(Beginning of Supplied material)
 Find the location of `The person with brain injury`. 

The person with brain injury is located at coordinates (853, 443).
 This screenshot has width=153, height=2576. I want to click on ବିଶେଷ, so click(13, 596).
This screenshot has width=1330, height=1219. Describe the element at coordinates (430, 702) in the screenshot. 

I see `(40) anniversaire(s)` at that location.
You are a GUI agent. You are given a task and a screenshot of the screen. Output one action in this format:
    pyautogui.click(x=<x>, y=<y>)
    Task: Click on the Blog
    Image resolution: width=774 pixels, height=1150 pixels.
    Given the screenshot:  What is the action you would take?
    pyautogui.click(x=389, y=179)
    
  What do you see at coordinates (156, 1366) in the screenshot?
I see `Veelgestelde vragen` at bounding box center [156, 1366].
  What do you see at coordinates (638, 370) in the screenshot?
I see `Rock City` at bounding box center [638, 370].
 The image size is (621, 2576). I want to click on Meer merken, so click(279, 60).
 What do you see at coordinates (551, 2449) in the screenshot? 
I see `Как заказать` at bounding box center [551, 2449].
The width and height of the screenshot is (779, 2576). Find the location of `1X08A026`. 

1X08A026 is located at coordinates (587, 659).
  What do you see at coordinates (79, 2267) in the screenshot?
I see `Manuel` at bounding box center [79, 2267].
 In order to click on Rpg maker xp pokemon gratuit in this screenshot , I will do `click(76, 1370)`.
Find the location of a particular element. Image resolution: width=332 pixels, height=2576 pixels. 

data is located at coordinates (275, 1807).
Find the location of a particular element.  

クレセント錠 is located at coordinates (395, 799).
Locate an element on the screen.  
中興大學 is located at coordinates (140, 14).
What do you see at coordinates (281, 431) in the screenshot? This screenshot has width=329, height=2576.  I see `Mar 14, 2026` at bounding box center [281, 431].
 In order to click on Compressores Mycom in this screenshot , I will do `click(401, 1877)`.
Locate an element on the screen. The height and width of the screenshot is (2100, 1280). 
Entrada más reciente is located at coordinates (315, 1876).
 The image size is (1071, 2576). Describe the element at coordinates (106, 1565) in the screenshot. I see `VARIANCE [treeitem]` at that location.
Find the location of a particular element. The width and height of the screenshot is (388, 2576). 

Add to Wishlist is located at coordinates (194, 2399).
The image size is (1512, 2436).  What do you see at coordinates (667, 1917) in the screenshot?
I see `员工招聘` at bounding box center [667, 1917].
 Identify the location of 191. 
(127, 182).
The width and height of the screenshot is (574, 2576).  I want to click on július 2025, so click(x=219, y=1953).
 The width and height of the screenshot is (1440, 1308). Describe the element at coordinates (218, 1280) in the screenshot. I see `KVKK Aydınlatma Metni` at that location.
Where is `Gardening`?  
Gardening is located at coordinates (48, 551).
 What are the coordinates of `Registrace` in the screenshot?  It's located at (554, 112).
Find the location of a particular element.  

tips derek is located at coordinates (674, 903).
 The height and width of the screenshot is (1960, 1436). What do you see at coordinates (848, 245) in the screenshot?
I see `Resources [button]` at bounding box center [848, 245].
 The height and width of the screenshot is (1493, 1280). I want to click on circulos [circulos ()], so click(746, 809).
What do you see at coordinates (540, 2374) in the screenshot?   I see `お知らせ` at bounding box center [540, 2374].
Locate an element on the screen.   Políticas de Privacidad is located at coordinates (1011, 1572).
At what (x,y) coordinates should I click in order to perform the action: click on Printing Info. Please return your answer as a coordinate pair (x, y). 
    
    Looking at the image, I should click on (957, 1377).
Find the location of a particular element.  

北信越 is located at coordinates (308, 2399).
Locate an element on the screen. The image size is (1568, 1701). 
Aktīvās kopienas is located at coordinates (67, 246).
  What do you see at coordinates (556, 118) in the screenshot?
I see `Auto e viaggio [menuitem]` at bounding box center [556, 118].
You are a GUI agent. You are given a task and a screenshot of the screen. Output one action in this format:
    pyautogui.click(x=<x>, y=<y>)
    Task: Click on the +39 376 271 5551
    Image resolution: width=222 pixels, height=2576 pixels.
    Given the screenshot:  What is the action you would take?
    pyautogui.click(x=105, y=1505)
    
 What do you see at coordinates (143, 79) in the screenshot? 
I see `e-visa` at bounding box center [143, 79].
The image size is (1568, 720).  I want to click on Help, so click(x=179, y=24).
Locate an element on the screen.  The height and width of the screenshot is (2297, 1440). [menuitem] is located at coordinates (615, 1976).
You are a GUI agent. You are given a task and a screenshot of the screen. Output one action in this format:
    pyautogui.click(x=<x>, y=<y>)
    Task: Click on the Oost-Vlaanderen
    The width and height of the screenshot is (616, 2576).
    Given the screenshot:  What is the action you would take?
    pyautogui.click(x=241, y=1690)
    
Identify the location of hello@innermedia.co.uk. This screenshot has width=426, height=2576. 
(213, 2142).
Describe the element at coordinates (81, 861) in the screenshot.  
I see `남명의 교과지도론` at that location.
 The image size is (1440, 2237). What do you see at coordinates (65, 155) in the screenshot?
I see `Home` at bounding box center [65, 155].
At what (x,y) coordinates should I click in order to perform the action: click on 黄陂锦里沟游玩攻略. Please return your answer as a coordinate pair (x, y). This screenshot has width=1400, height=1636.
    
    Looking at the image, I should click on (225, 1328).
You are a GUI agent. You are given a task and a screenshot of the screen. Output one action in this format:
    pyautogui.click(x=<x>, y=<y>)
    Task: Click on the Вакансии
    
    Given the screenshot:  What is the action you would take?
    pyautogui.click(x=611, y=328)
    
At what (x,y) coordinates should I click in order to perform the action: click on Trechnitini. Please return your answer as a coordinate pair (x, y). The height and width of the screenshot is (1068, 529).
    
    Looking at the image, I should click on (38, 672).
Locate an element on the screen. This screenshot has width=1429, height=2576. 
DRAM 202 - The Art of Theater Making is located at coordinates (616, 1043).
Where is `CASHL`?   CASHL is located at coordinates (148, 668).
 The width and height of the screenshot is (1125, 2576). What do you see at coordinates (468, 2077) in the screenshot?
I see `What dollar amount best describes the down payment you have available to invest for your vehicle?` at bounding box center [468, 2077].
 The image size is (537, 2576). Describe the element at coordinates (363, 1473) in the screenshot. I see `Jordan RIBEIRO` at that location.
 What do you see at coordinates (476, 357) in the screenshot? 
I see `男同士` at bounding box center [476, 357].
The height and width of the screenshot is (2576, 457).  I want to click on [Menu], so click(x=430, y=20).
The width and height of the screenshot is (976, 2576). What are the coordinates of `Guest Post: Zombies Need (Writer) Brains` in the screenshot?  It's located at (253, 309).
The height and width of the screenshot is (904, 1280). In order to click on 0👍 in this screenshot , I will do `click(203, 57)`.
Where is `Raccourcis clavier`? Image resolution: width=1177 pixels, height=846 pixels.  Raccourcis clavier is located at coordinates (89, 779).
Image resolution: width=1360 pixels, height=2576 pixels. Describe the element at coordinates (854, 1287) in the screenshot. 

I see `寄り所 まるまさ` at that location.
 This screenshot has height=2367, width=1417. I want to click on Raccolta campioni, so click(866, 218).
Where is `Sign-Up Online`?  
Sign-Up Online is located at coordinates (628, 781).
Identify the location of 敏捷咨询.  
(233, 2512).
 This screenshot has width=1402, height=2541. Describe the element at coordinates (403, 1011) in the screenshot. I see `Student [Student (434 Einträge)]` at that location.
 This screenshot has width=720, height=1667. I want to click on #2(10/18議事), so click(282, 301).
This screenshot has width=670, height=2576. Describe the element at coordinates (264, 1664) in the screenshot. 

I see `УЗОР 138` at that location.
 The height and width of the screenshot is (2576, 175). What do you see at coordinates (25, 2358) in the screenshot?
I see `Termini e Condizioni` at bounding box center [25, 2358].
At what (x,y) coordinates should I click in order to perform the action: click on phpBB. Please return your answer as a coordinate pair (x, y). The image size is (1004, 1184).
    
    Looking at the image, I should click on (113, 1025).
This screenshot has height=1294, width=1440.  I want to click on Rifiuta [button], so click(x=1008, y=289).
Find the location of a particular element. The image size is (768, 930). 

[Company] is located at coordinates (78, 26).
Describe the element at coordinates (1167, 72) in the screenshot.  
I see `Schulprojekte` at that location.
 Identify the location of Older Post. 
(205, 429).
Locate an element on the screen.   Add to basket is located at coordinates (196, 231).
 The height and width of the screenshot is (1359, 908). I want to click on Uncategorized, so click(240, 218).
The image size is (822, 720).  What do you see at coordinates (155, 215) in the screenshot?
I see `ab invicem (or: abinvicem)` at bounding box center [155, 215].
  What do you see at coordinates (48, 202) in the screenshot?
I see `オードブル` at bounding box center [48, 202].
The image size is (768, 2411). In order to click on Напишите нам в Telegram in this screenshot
(End of Supplied material)
» Work request:
Transcribe only, please, the lines from the first line of the records through the line with "Image resolution: width=774". Both of those lines are included.

» Output for this exercise:
 Find the location of `The person with brain injury`. 

The person with brain injury is located at coordinates (853, 443).
 This screenshot has width=153, height=2576. I want to click on ବିଶେଷ, so click(13, 596).
This screenshot has width=1330, height=1219. Describe the element at coordinates (430, 702) in the screenshot. 

I see `(40) anniversaire(s)` at that location.
You are a GUI agent. You are given a task and a screenshot of the screen. Output one action in this format:
    pyautogui.click(x=<x>, y=<y>)
    Task: Click on the Blog
    Image resolution: width=774 pixels, height=1150 pixels.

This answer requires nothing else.